Before it’s too late: How can we revive and restore creative and technical subjects in the secondary curriculum?
This FEDSpace roundtable is to stimulate thinking about how schools might offer a curriculum that looks beyond narrow accountability measures to offer a broader and longer-term sense of accountability to students and the wider economy. It is in being run in partnership with the Independent Society of Musicians (www.ism.org), inspired by their current campaign with the Edge Foundation (www.edge.co.uk) to #SaveOurSubjects and redress the negative impacts that the current Ebacc and Progress 8 measures have had on arts and technology subjects.
Speakers
Sally Bacon OBE – former Executive Director of the Clore Duffield Foundation and co-author of The Arts in Schools, and the Gulbenkian Foundations’ about to be published Arts in Schools report.

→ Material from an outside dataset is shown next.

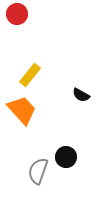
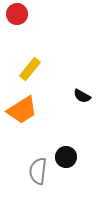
yellow rectangle: moved 6 px up
black semicircle: moved 1 px right, 1 px down
orange trapezoid: rotated 100 degrees clockwise
gray semicircle: rotated 12 degrees counterclockwise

Dr. Helen Good – TES FE Lecturer of the Year 202 –Director of Day Dream Believers www.daydreambelievers.co.uk – a group of educators, students and employers working to put creativity at the heart of education and developers of a current Scottish qualification in creativity
Kathryn Lennon Johnson – Founder of Built Environment Skills in Schools
Zainab Adigun – AFBE-UK ( www.afbe.org.uk) Making Engineering Hot Team Leader – AFBE promotes higher achievements in education and engineering, particularly among students from ethnic minority backgrounds
Phil Avery – Director of Education Bohunt Education Trusts
Jenetta Hurst – Founder, The Creative Educator (TheCreative-educator.com)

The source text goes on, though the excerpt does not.